Hidden Sub-Components

If you start a new SketchUp model, open the Components panel, go to Component Sampler, select the car and place it in your model, you’d see both the car and the default scale figure if you show the In Model category of the Components panel. There are two components in the model. Easy peasy. Or are there?
If you double click on the car in the model and click its part, you can see in Entity Info that they too are components. The halves of the car, the wheels, the door, even the rearview mirrors: it’s all nested components.
If you copy a wheel and then back your way out of the car (Esc or double click outside the car) you can paste the copied wheel next to the car. This could represent your winter tires stacked in a corner of your garage. If you update the Component browser by collapsing it and re-expaning it, now you’ll also see the wheel appearing in the In Model category!
Why?
SketchUp is evidently hiding (some) sub components. But why? If you click on the little arrow in the top right of the Component browser, you can select Expand. This makes SketchUp show us all the sub-components, should you want that. This also illustrates why SketchUp by default hides them for us.

If you are modeling a house, with doors, windows, rafters, plumbing, furniture, plants, cars and everything else you see in an architectural model, you don’t want the list of your components to be flooded by nuts and bolts, by screws and rearview mirrors, by the knobs on the stove or the individual chunks of wood in the fireplace. Not to mention the individual leaves on your potted plants! In such a model, we think of the car, the stove or the fireplace as atom pieces. They are the parts we compose a model from, and their internal parts are (normally) irrelevant to us.

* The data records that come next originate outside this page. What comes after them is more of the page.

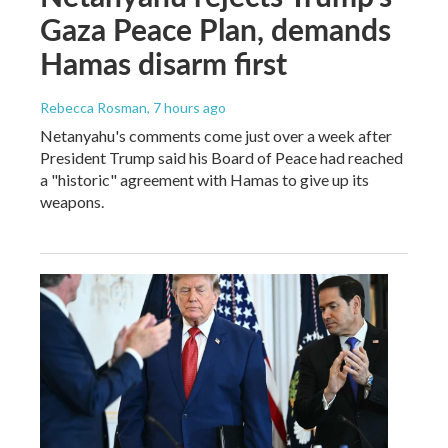
Gaza Peace Plan, demands
Hamas disarm first
Rebecca Rosman
, 7 hours ago
Netanyahu's comments come just over a week after
President Trump said his Board of Peace had reached
a "historic" agreement with Hamas to give up its
weapons.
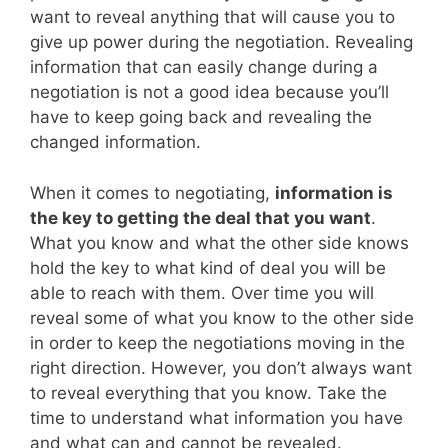
want to reveal anything that will cause you to
give up power during the negotiation. Revealing
information that can easily change during a
negotiation is not a good idea because you’ll
have to keep going back and revealing the
changed information.
When it comes to negotiating,
information is
the key to getting the deal that you want
.
What you know and what the other side knows
hold the key to what kind of deal you will be
able to reach with them. Over time you will
reveal some of what you know to the other side
in order to keep the negotiations moving in the
right direction. However, you don’t always want
to reveal everything that you know. Take the
time to understand what information you have
and what can and cannot be revealed.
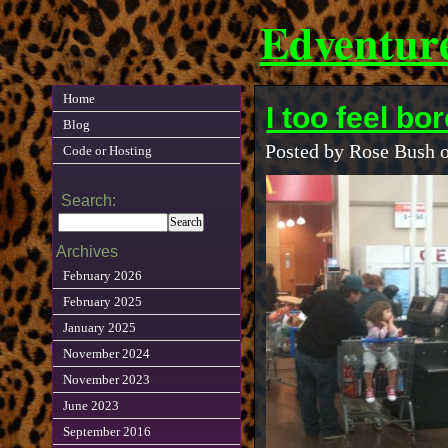
Edventur
Home
I too feel b
Blog
Posted by Rose Bush 
Code or Hosting
Search:
Archives
February 2026
February 2025
January 2025
November 2024
November 2023
June 2023
September 2016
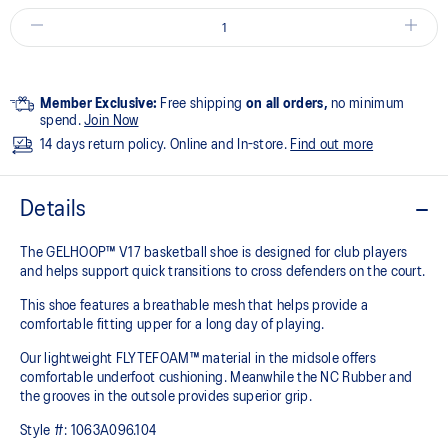
Member Exclusive:
Free shipping
on all orders,
no minimum
spend.
Join Now
14 days return policy. Online and In-store.
Find out more
Details
The GELHOOP™ V17 basketball shoe is designed for club players
and helps support quick transitions to cross defenders on the court.
This shoe features a breathable mesh that helps provide a
comfortable fitting upper for a long day of playing.
Our lightweight FLYTEFOAM™ material in the midsole offers
comfortable underfoot cushioning. Meanwhile the NC Rubber and
the grooves in the outsole provides superior grip.
Style #:
1063A096.104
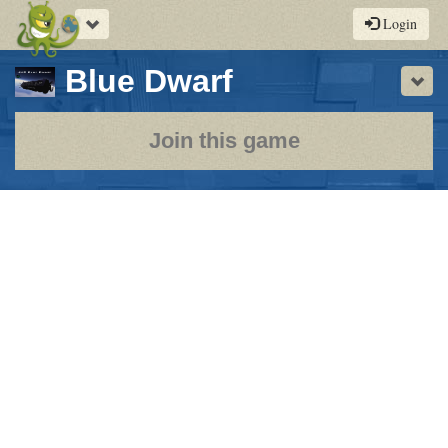
Toggle
Login
navigation
-
Blue Dwarf
Sho
a
play-
Join this game
by-
post
rpg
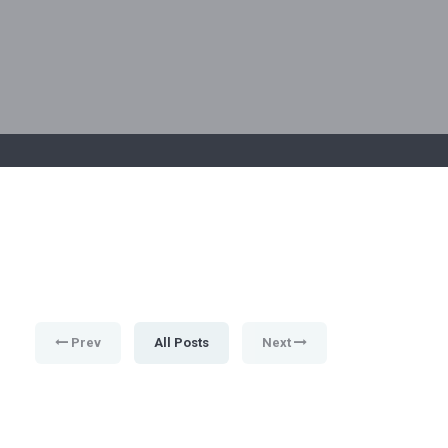
Prev
All Posts
Next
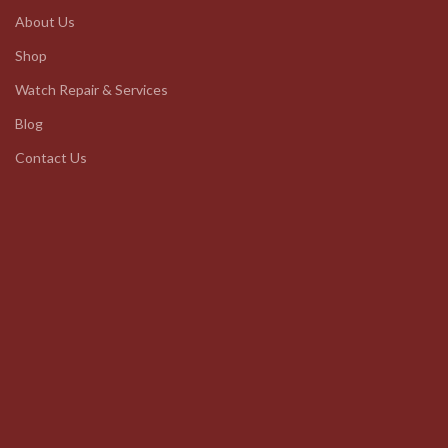
About Us
Shop
Watch Repair & Services
Blog
Contact Us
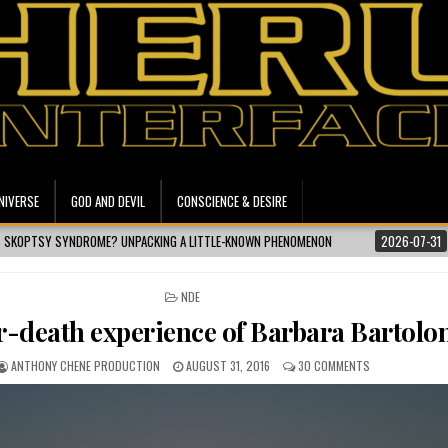
NIVERSE
GOD AND DEVIL
CONSCIENCE & DESIRE
ACKING A LITTLE-KNOWN PHENOMENON
2026-07-31
ISMAILI CONCEPT | WHA
POSTED IN
NDE
r-death experience of Barbara Bartolo
ANTHONY CHENE PRODUCTION
AUGUST 31, 2016
30 COMMENTS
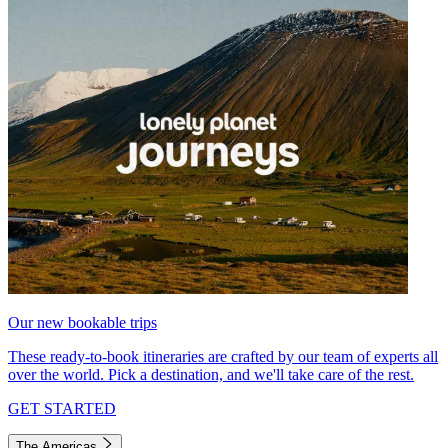
Our new bookable trips
These ready-to-book itineraries are crafted by our team of experts all
over the world. Pick a destination, and we'll take care of the rest.
GET STARTED
The Americas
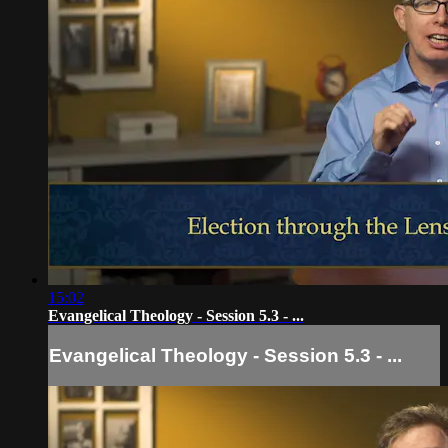
15:02
Evangelical Theology - Session 5.3 - ...
Evangelical Theology - Session 5.3 - ...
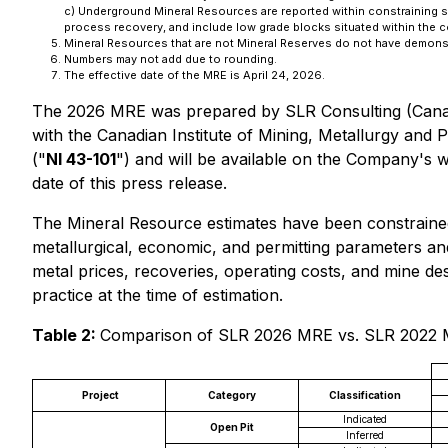
c) Underground Mineral Resources are reported within constraining 
process recovery, and include low grade blocks situated within the 
Mineral Resources that are not Mineral Reserves do not have demonst
Numbers may not add due to rounding.
The effective date of the MRE is April 24, 2026.
The 2026 MRE was prepared by SLR Consulting (Canad
with the Canadian Institute of Mining, Metallurgy and 
("
NI 43-101
") and will be available on the Company's 
date of this press release.
The Mineral Resource estimates have been constraine
metallurgical, economic, and permitting parameters a
metal prices, recoveries, operating costs, and mine de
practice at the time of estimation.
Table 2:
Comparison of SLR 2026 MRE vs. SLR 2022 M
Project
Category
Classification
Indicated
Open Pit
Inferred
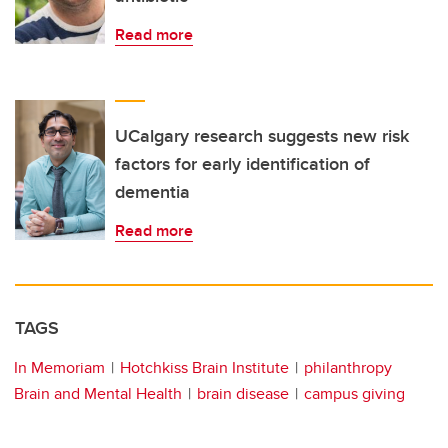
Read more
UCalgary research suggests new risk
factors for early identification of
dementia
Read more
TAGS
In Memoriam
Hotchkiss Brain Institute
philanthropy
Brain and Mental Health
brain disease
campus giving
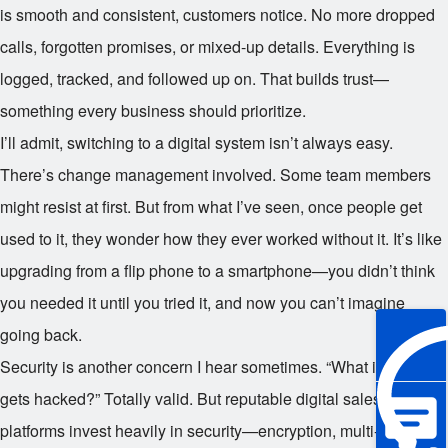
is smooth and consistent, customers notice. No more dropped
calls, forgotten promises, or mixed-up details. Everything is
logged, tracked, and followed up on. That builds trust—
something every business should prioritize.
I’ll admit, switching to a digital system isn’t always easy.
There’s change management involved. Some team members
might resist at first. But from what I’ve seen, once people get
used to it, they wonder how they ever worked without it. It’s like
upgrading from a flip phone to a smartphone—you didn’t think
you needed it until you tried it, and now you can’t imagine
going back.
Security is another concern I hear sometimes. “What if our data
gets hacked?” Totally valid. But reputable digital sales
platforms invest heavily in security—encryption, multi-factor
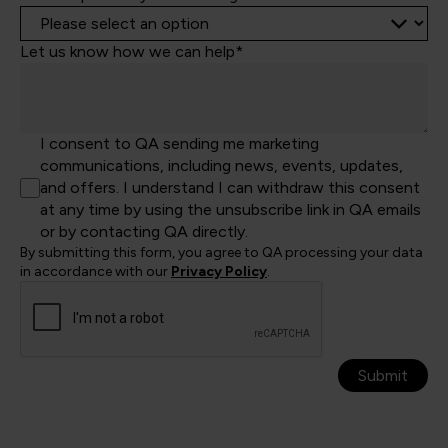
Let us know how we can help*
I consent to QA sending me marketing
communications, including news, events, updates,
and offers. I understand I can withdraw this consent
at any time by using the unsubscribe link in QA emails
or by contacting QA directly.
By submitting this form, you agree to QA processing your data
in accordance with our
Privacy Policy
.
Submit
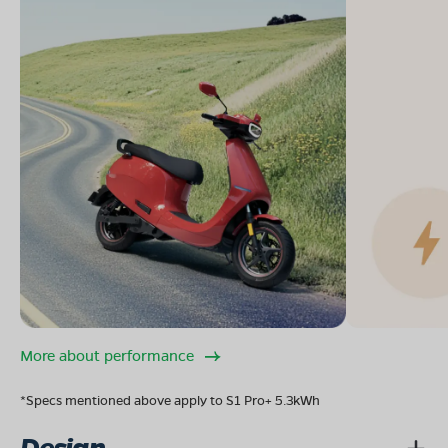
More about performance
*Specs mentioned above apply to S1 Pro+ 5.3kWh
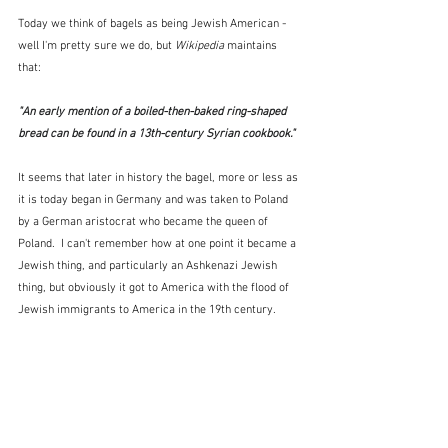
Today we think of bagels as being Jewish American - 
well I'm pretty sure we do, but 
Wikipedia
 maintains 
that:
"An early mention of a boiled-then-baked ring-shaped 
bread can be found in a 13th-century Syrian cookbook." 
It seems that later in history the bagel, more or less as 
it is today began in Germany and was taken to Poland 
by a German aristocrat who became the queen of 
Poland.  I can't remember how at one point it became a 
Jewish thing, and particularly an Ashkenazi Jewish 
thing, but obviously it got to America with the flood of 
Jewish immigrants to America in the 19th century.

On the rare occasions we want to use these interior parts, maybe for the extra pile of tires in the garage or firewood next to the fireplace, it's easy to double click into the parent component to grab a copy.
How?
How does this work on a technical level, and how can we use it as extension developers?
When all instances of a component definition are located within other component definitions that are associated with file paths, SketchUp hides them in the Component browser. It’s assumed that the component with the associated file path, e.g. a car you imported from your component library or 3D Warehouse or some other source, is the smallest building block you care about. The rule itself can sound complicated and you may need to read it again, but if you think of the rationale behind the rule, it hopefully makes a lot of sense.
In case you have an extension that lists components similar to the Component panel, maybe a reporting tool or a component library search tool, you can also hide these sub components. You could also add a somewhat discrete button to display them in the rare cases the user actually wants to see them.
Chapters
# Let the user control this somewhere, but default to hiding
show_subcomponents = false
Sketchup.active_model.definitions.each do |definition|
# Groups and Images technically use component definitions in SketchUp,
# but in the user mental model they are not components, and should be hidden.
next if definition.group?
next if definition.image?
# Hide sub-components of linked components.
# SketchUp even offers a nice API call so we don't have to implement this
# rule ourselves :) .
next if definition.hidden? unless show_subcomponents
# Display the component definition to the user somehow.
puts definition.name
end
Some extensions implementing this behavior are Eneroth Reference Manager and Holygon Compfire.
Other ways to hide internal parts
There are scenarios where this method to hide internal parts from the Components browser doesn’t work. This approach of hiding interior parts assumes the parent considered to be the basic building block is associated with a file path.
For instance, if your extension creates parametric objects that are expected to be edited by entering values or dragging sliders in a dialog, you probably don't want the user to pick the individual internal parts from the Components panel, place them elsewhere in the model and possibly make manual changes to them. Such changes would clash or get overridden by parametric changes made in the dialog. However, if these parametric objects are drawn within the active SketchUp model, they typically have no file path association.
In a case like this, groups can be a good option! In SketchUp, a Group is similar to a Component but with some different behaviors. While a component represents a class of identical objects - edit one and the changes apply to all - groups typically resemble unique or place-built objects. Technically copies of the same group use a shared definition - just like components do - so there is no file size penalty to using groups. However, groups are silently made unique when being edited, and are excluded from the component panel.
Thoughts
Personally I think hiding these sub components is a great example of SketchUp’s wonderful design. You can use SketchUp for years without noticing these components are hidden. But the day you make your own tool that lists In Model components, you see a bunch of internal junk. Or maybe you found the Expand option by chance when exploring the menus. But I’m almost certain you didn’t miss any of the nested components in the list. Similarly to Component Definition GUIDs and camera control, SketchUp does what you want, and does it so well and elegantly you don't even realize it.